Records shown:
══════
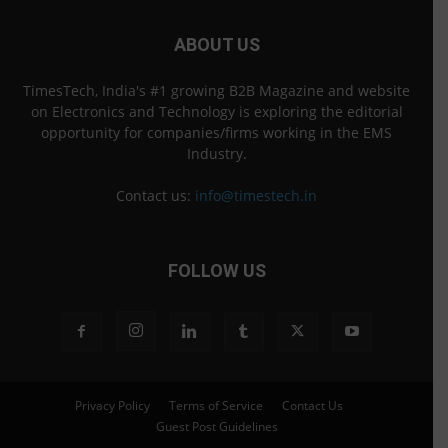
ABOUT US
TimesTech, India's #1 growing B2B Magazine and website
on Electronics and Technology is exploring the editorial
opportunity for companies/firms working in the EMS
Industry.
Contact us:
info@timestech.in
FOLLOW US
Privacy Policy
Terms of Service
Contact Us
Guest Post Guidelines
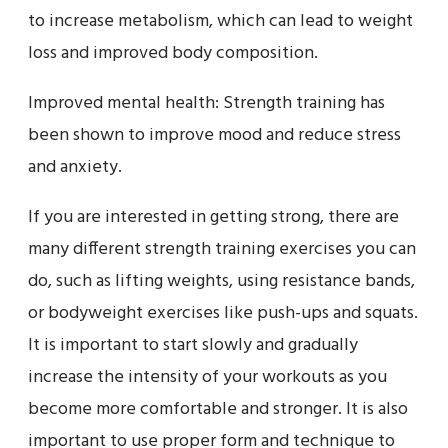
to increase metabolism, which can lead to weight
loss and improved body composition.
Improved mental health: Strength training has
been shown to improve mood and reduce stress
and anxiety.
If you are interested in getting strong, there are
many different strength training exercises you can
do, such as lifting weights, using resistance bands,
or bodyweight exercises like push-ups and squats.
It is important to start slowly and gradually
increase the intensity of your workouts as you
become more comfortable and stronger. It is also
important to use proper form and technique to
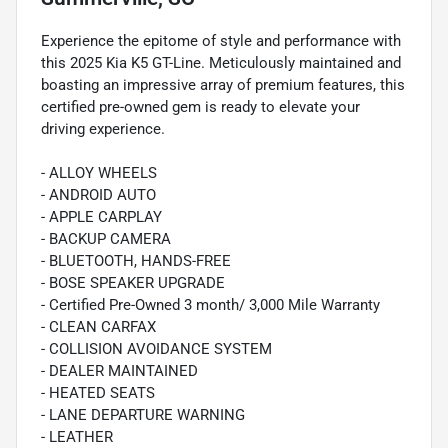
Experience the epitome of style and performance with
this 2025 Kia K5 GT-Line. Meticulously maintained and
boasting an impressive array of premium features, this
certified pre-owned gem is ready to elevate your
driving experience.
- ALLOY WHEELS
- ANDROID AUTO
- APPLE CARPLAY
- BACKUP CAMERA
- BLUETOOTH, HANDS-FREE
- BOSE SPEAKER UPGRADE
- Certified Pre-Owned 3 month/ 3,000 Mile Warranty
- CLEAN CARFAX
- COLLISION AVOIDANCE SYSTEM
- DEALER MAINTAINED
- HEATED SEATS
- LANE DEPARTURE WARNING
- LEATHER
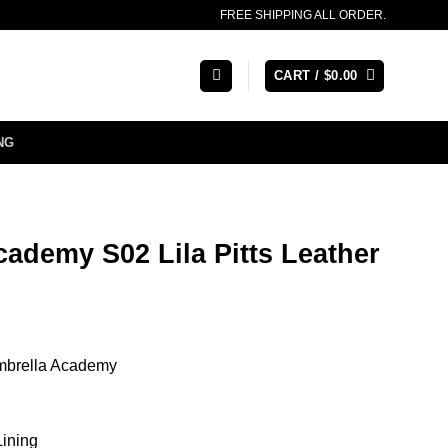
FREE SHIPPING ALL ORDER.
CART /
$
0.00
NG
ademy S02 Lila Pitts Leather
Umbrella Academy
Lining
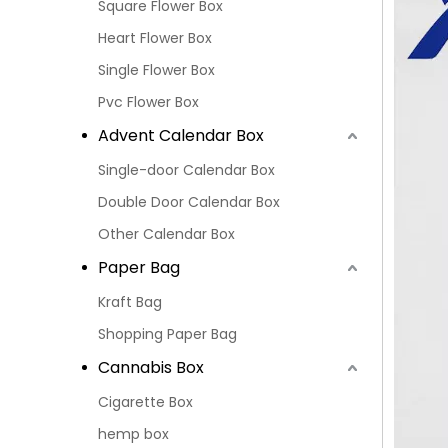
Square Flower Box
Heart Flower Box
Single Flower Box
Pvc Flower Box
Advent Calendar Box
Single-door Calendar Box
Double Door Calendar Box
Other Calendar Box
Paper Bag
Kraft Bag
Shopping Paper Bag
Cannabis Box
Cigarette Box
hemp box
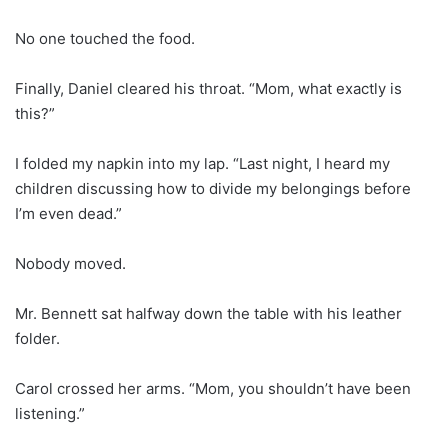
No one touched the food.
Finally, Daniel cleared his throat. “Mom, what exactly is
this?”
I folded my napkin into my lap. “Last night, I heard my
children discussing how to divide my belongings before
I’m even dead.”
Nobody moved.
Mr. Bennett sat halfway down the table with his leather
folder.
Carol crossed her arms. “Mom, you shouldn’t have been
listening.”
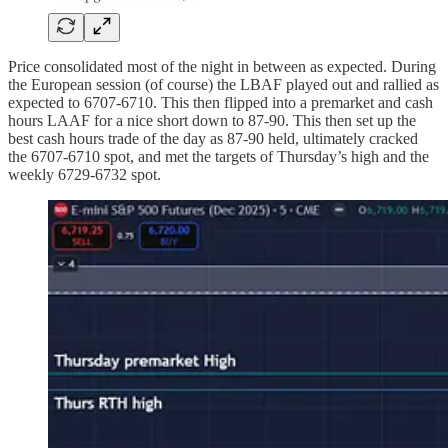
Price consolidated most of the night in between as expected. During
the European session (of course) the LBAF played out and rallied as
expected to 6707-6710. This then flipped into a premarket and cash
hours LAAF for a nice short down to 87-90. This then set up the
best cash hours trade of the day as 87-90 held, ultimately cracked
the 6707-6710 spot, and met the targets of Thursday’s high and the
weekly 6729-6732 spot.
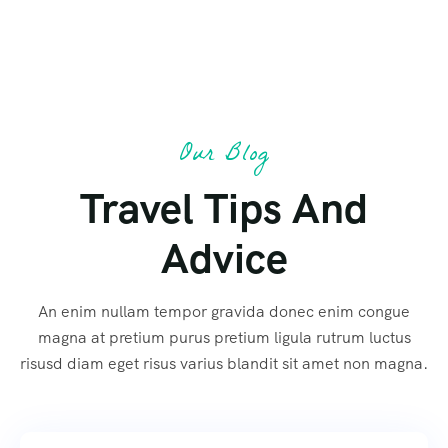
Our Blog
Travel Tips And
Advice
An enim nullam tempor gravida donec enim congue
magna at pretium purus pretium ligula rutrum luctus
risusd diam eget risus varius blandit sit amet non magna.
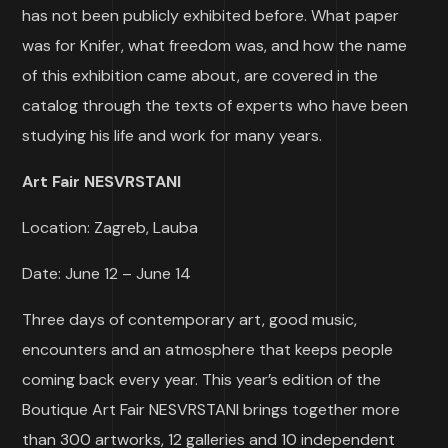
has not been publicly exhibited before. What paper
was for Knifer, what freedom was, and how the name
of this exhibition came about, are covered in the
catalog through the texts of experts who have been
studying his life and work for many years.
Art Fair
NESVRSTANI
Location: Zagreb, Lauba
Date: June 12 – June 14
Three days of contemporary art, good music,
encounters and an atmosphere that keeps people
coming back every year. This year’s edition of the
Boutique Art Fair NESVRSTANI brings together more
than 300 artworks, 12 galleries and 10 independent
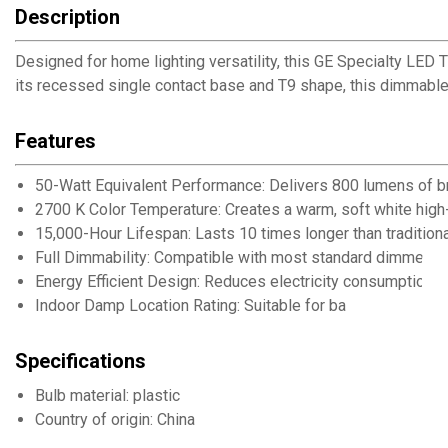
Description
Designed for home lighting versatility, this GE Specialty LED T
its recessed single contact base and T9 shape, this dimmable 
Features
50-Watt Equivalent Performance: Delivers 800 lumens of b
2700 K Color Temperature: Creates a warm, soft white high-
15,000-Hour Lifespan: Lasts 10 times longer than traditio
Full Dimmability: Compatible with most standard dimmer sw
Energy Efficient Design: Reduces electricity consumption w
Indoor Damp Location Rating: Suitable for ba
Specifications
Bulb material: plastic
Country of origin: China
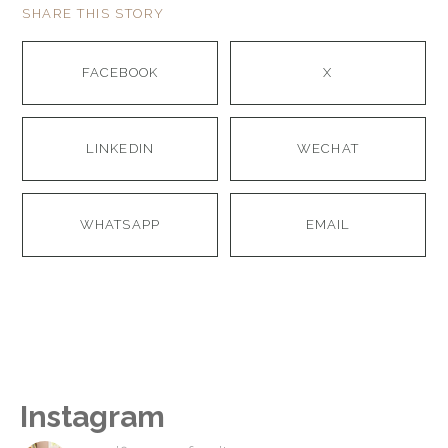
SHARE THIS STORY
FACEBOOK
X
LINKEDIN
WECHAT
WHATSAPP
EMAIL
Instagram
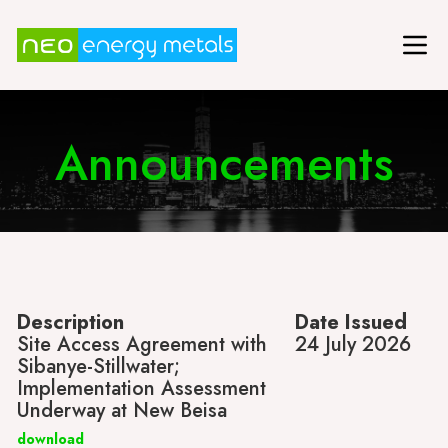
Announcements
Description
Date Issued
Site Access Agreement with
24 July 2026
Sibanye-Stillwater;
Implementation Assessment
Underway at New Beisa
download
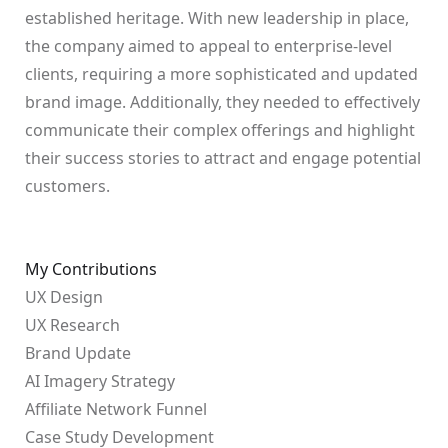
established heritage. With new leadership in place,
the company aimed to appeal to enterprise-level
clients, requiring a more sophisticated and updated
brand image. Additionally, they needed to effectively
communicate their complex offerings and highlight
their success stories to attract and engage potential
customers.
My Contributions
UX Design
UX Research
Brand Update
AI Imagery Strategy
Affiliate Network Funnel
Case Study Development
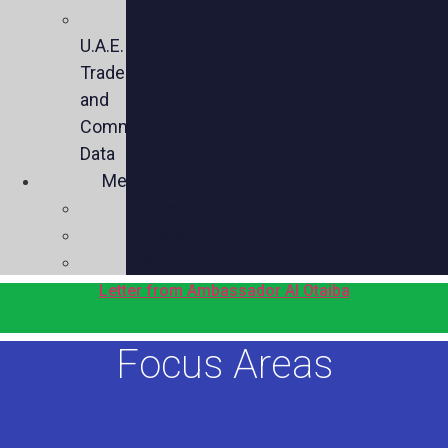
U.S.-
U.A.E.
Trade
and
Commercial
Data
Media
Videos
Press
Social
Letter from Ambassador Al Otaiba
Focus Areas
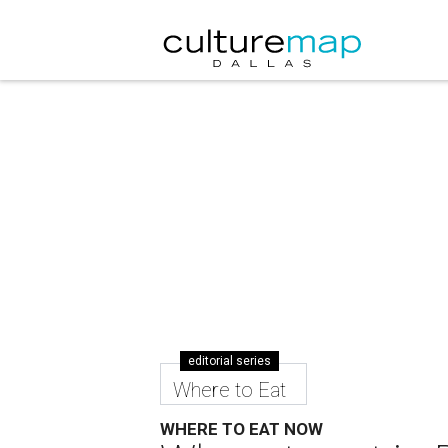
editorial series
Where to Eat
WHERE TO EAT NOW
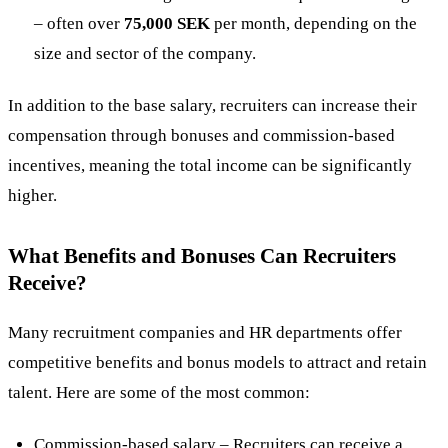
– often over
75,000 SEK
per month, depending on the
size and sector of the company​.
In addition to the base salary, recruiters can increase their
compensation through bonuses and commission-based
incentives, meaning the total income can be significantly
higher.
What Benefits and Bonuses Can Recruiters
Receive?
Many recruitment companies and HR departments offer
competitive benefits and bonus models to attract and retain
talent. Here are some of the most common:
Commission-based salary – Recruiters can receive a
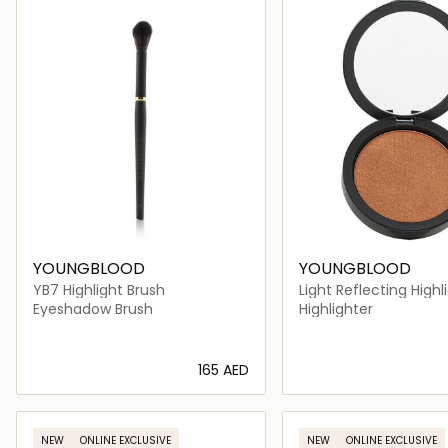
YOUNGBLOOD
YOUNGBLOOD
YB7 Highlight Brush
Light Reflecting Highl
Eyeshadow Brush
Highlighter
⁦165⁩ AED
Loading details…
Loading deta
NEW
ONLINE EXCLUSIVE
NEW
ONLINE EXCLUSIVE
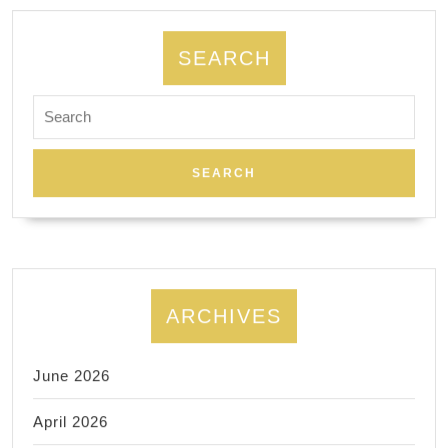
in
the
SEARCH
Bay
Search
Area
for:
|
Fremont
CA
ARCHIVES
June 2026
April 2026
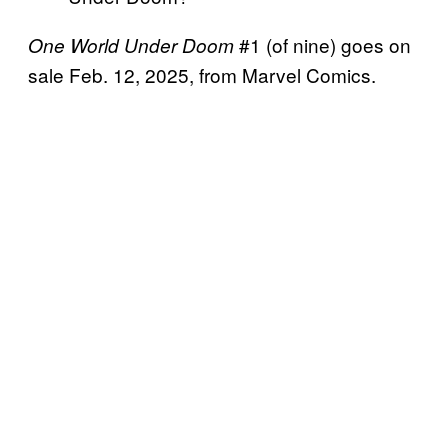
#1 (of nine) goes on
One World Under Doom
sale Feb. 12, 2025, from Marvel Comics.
══════
Task to carry out: Each line from the start of the entries above through the line with "Guest Post Guidelines" should be duplicated exactly, leaving out the pictures.

Finished task:
ABOUT US
TimesTech, India's #1 growing B2B Magazine and website
on Electronics and Technology is exploring the editorial
opportunity for companies/firms working in the EMS
Industry.
Contact us:
info@timestech.in
FOLLOW US
Privacy Policy
Terms of Service
Contact Us
Guest Post Guidelines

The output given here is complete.